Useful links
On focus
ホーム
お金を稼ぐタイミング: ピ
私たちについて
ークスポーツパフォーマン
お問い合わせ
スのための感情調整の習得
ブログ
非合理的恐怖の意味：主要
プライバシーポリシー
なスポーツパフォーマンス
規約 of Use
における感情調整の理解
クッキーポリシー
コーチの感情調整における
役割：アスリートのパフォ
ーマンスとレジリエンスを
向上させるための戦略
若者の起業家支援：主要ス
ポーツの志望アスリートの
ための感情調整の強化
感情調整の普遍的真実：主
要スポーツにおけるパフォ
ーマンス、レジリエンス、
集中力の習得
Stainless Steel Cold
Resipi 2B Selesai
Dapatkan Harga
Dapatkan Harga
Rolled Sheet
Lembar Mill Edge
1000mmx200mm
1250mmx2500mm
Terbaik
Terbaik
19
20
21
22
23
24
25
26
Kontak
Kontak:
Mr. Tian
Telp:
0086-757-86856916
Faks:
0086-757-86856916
::::::
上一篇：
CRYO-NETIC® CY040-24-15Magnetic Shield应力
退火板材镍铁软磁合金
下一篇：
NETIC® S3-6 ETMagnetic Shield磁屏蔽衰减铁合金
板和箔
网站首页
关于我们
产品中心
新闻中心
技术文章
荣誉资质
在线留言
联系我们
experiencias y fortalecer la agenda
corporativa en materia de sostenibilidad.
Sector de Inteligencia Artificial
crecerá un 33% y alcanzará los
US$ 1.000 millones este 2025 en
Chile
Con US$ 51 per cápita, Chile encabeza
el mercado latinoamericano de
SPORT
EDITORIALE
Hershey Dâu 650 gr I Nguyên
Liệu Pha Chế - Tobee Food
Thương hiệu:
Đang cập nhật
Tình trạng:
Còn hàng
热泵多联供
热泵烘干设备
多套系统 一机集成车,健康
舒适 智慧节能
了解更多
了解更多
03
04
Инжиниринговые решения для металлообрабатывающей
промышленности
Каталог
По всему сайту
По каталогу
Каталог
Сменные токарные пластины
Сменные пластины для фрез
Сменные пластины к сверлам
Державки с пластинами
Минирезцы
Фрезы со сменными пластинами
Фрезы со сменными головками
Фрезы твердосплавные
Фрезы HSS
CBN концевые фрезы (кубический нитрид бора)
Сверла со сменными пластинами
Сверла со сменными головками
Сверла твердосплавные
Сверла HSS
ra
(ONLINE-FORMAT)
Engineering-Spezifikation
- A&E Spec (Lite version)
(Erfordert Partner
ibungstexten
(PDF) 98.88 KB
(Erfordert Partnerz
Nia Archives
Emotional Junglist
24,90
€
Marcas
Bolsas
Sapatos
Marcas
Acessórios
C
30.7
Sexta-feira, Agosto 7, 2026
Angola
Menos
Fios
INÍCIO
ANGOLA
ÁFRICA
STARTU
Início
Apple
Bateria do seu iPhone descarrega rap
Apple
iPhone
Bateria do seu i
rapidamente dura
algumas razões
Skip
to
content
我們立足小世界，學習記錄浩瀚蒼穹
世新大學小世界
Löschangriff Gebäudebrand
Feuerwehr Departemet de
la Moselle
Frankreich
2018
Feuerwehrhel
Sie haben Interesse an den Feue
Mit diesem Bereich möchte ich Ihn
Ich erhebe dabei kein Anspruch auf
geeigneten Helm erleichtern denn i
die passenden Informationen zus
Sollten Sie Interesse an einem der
::::::
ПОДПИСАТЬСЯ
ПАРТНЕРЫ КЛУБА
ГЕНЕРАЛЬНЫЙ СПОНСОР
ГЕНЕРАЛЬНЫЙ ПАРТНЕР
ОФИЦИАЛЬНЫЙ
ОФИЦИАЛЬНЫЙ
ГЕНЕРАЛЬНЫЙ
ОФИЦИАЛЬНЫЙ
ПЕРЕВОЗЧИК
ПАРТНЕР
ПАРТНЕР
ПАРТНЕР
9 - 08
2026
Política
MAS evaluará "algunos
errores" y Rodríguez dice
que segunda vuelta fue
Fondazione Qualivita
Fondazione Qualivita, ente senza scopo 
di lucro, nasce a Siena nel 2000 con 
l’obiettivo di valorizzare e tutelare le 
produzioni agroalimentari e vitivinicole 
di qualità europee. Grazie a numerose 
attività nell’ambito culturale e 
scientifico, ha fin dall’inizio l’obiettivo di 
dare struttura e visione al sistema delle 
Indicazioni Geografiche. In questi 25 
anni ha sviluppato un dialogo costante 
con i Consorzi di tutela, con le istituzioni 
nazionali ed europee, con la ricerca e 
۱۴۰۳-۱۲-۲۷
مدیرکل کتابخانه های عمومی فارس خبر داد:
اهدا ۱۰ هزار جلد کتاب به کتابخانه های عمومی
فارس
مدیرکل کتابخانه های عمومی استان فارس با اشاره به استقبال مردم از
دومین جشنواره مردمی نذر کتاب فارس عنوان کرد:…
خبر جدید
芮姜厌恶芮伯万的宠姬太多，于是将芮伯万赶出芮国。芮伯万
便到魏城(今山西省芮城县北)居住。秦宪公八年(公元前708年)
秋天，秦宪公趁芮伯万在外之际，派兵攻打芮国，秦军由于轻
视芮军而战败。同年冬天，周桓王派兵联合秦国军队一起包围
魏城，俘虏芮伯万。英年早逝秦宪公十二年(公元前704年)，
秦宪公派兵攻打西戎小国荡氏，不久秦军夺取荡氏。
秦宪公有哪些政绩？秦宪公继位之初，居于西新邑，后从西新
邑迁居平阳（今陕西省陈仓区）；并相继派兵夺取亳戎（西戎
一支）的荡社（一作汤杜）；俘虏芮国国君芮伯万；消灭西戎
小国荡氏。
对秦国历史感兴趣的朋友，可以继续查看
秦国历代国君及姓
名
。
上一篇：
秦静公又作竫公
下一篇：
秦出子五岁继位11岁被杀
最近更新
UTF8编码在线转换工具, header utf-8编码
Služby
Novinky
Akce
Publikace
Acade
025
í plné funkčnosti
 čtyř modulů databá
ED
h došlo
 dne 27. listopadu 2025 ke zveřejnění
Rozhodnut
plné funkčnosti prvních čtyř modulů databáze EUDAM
::::::
__Exercise requirements__: An answer is complete only when it holds every line above containing the string "сменными".

__Exercise output__:
Фрезы со сменными пластинами
Фрезы со сменными головками
Сверла со сменными пластинами
Сверла со сменными головками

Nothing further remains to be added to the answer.